Molto spesso noi pensiamo che Dio abbia due volontà, una volontà di bene e una volontà di male, una volontà di salvezza e una volontà di dannazione; voglia che qualcuno stia nel bene e si salvi, e voglia che qualcun altro invece stia nel male e si condanni.
Gesù ci ha detto che Dio è Padre e che ha un’unica continua ed ininterrotta volontà, cioè il bene dei suoi figli e la nostra salvezza. Per questo Gesù ci ha manifestato questo Dio, questo Padre che, interviene con la parola, con la vita, con le sue azioni in tutto ciò che è male perché ci sia una liberazione dal male. Se noi leggiamo il Vangelo, scopriamo che Gesù non è mai entrato a patti con il male, cioè il peccato.
Gesù è intervenuto con l’unica intenzionedi liberare dal male le persone che incontrava e lo ha fatto fino alla fine, lasciandosi toccare da questo male, lasciandosi commuovere da questo male fino alla croce.Risorgendo ha dimostrato che l’uomo deve essere liberato dal male, ed è per questo che ci ha consegnato questa preghiera. È qui che sta il senso di quest’ultima invocazione che facciamo a Dio Padre recitando il Padre Nostro, “liberaci dal male”.
Ci sarebbe già molto da riflettere su questo, perché quando noi preghiamo così, stiamo dicendo che questo male certamente non viene da Dio.La prima grande cosa e il primo grande insegnamento che dobbiamo raccogliere da questa invocazione, “liberaci dal male”, è questa: “non sei tu, Padre, che ci mandi il male, perché il male non ti appartiene, perché tu vuoi il nostro bene, la nostra felicità e la nostra salvezza. Per questo noi preghiamo, “liberaci dal male, perché tu sei più forte del male, ma il male, sicuramente, non viene da te”.
Noi preghiamo “Padre”, non “liberami” dal male, ma “liberaci” dal male, tutti, tutti noi che siamo qui questa sera, tutti noi che siamo colpiti dal male e che abitiamo in questa grande città di Torino; tutti noi che siamo sotto la forza del male e che abitiamo in questa grande nazione che è l’Italia, tutti noi che, semplicemente, siamo donne e uomini.

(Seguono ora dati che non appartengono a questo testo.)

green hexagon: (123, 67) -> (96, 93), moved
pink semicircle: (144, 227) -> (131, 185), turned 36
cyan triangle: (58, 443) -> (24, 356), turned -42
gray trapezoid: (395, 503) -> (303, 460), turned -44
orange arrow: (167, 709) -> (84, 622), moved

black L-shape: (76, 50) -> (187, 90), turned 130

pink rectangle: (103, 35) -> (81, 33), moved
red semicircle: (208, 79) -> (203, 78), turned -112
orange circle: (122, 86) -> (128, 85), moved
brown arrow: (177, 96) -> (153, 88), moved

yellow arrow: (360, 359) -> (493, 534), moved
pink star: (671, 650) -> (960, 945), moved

Quando preghiamo: “liberaci dal male”, lo facciamo per diventare capaci nella nostra vita a vedere il male là dove si annida, in qualunque posto si annidi, e per diventare, potremmo dire così, noi stessi liberatori rispetto al male.

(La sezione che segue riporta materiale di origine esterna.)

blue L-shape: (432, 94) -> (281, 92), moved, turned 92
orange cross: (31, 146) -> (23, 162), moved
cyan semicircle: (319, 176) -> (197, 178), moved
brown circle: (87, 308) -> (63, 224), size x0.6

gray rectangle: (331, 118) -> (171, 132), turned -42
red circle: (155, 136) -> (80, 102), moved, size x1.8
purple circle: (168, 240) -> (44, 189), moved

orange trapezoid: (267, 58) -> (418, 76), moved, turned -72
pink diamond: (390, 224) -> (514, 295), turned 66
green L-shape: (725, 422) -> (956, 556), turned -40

Non si può pregare il Padre Nostro e poi rimanere come prima, perché poi, dopo la preghiera, uscendo dalla preghiera, per quello che possiamo, riconosciamo e vediamo il male, vediamo le sorelle e i fratelli colpiti dal male.
Preghiamo perché uscendo dalla preghiera diventiamo capaci della stessa compassione che ha avuto Gesù rispetto alle donne e agli uomini colpiti dal male. Soltanto la preghiera ci fa capaci della compassione, cioè di quel sentimento che ci fa scoprire che quello che sta vivendo il fratello o la sorella, è come se fosse mia e allora non posso essere indifferente rispetto al suo male.
Preghiamo e usciamo dalla preghiera per fare di tutto, tutto quello che è nelle nostre possibilità per alleviare e liberare le donne e gli uomini che incontriamo dal male da cui sono attanagliati. Allora la preghiera diventa una scuola di umanità; quando preghiamo, “liberaci dal male” lo facciamo per avere degli occhi che sappiano vedere il male.
Quante volte passiamo nelle vie delle nostre città e non sappiamo neppure vedere la sofferenza negli occhi della sorella o del fratello; a volte siamo così succubi del male che ciascuno di noi vive incapace di vedere il male degli altri.
Invece noi preghiamo per acquistare degli occhi nuovi, preghiamo “liberaci dal male”, per acquistare un cuore nuovo, direbbe il profeta, non un cuore di pietra, ma un cuore di carne, che sa commuoversi come ha fatto Gesù di fronte al male delle sorelle e dei fratelli.
Preghiamo perché la preghiera ci porti anche delle mani nuove capaci di operare non per fare il male, non per addossare sulle nostre sorelle e sui nostri fratelli ulteriori mali, ma delle mani che sanno sollevare le sorelle e i fratelli.
Poi concludiamo questa preghiera con quella parola bellissima, semplice e piccola, AMEN.
Amen vuol dire “sia davvero così”, vuol dire “io mi fido di te, Padre che vuoi il nostro bene, che non hai voluto il male, che quando agisci nella nostra vita lo fai con un’unica intenzione di debellare il male in me, negli altri, in tutta l’umanità. Amen”.